TASK TO CARRY OUT
Could you copy every record below exactly, leaving out the pictures?
------ RECORDS FOR THIS EXERCISE
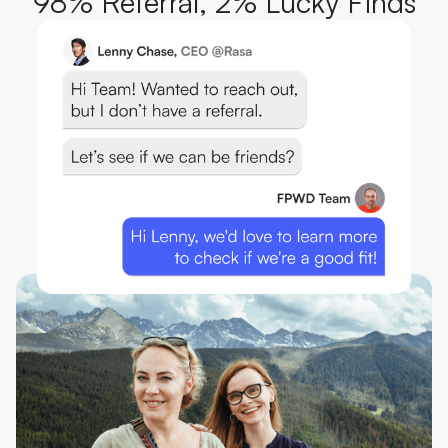
98% Referral, 2% Lucky Finds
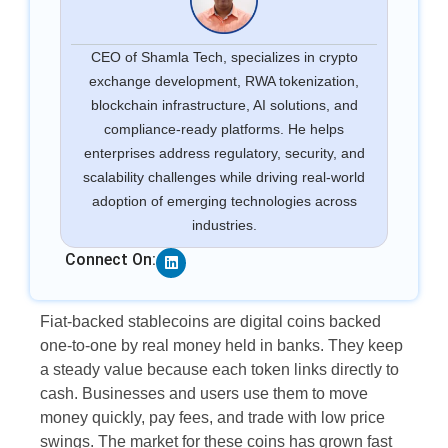
CEO of Shamla Tech, specializes in crypto
exchange development, RWA tokenization,
blockchain infrastructure, AI solutions, and
compliance-ready platforms. He helps
enterprises address regulatory, security, and
scalability challenges while driving real-world
adoption of emerging technologies across
industries.
Linkedin
Connect On:
Fiat-backed stablecoins are digital coins backed
one-to-one by real money held in banks. They keep
a steady value because each token links directly to
cash. Businesses and users use them to move
money quickly, pay fees, and trade with low price
swings. The market for these coins has grown fast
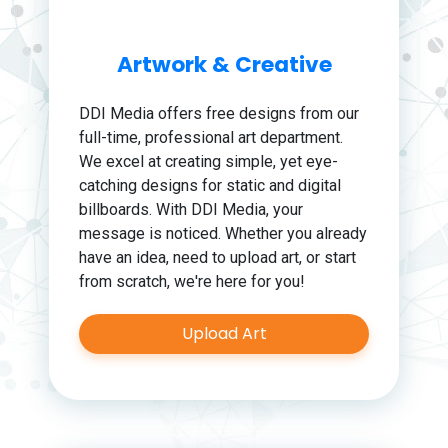
Artwork & Creative
DDI Media offers free designs from our
full-time, professional art department.
We excel at creating simple, yet eye-
catching designs for static and digital
billboards. With DDI Media, your
message is noticed. Whether you already
have an idea, need to upload art, or start
from scratch, we're here for you!
Upload Art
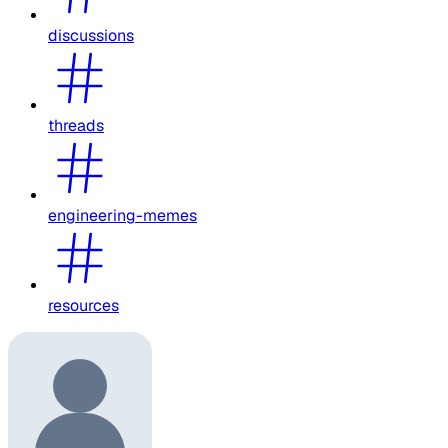
discussions
threads
engineering-memes
resources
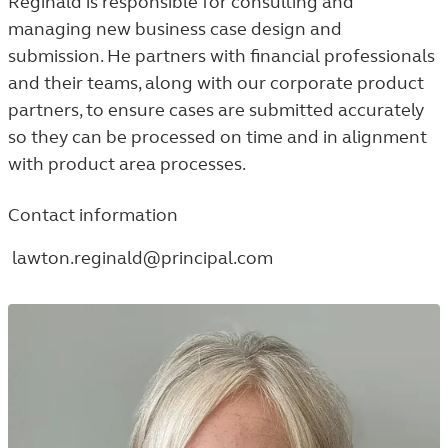
Reginald is responsible for consulting and
managing new business case design and
submission. He partners with financial professionals
and their teams, along with our corporate product
partners, to ensure cases are submitted accurately
so they can be processed on time and in alignment
with product area processes.
Contact information
lawton.reginald@principal.com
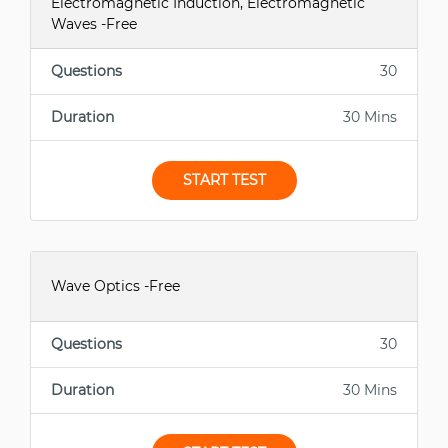
Electromagnetic Induction, Electromagnetic
Waves -Free
Questions
30
Duration
30 Mins
START TEST
Wave Optics -Free
Questions
30
Duration
30 Mins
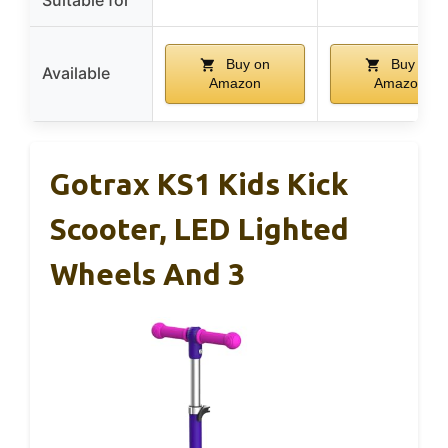
Suitable for
Buy on
Buy on
Available
Amazon
Amazon
Gotrax KS1 Kids Kick
Scooter, LED Lighted
Wheels And 3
------------
TASK RESPONSE
98% Referral, 2% Lucky Finds
CEO of Shamla Tech, specializes in crypto
exchange development, RWA tokenization,
blockchain infrastructure, AI solutions, and
compliance-ready platforms. He helps
enterprises address regulatory, security, and
scalability challenges while driving real-world
adoption of emerging technologies across
industries.
Linkedin
Connect On:
Fiat-backed stablecoins are digital coins backed
one-to-one by real money held in banks. They keep
a steady value because each token links directly to
cash. Businesses and users use them to move
money quickly, pay fees, and trade with low price
swings. The market for these coins has grown fast
Artwork & Creative
DDI Media offers free designs from our
full-time, professional art department.
We excel at creating simple, yet eye-
catching designs for static and digital
billboards. With DDI Media, your
message is noticed. Whether you already
have an idea, need to upload art, or start
from scratch, we're here for you!
Upload Art
discussions
threads
engineering-memes
resources
Reginald is responsible for consulting and
managing new business case design and
submission. He partners with financial professionals
and their teams, along with our corporate product
partners, to ensure cases are submitted accurately
so they can be processed on time and in alignment
with product area processes.
Contact information
lawton.reginald@principal.com
Electromagnetic Induction, Electromagnetic
Waves -Free
Questions
30
Duration
30 Mins
START TEST
Wave Optics -Free
Questions
30
Duration
30 Mins
Suitable for
Buy on
Buy on
Available
Amazon
Amazon
Gotrax KS1 Kids Kick
Scooter, LED Lighted
Wheels And 3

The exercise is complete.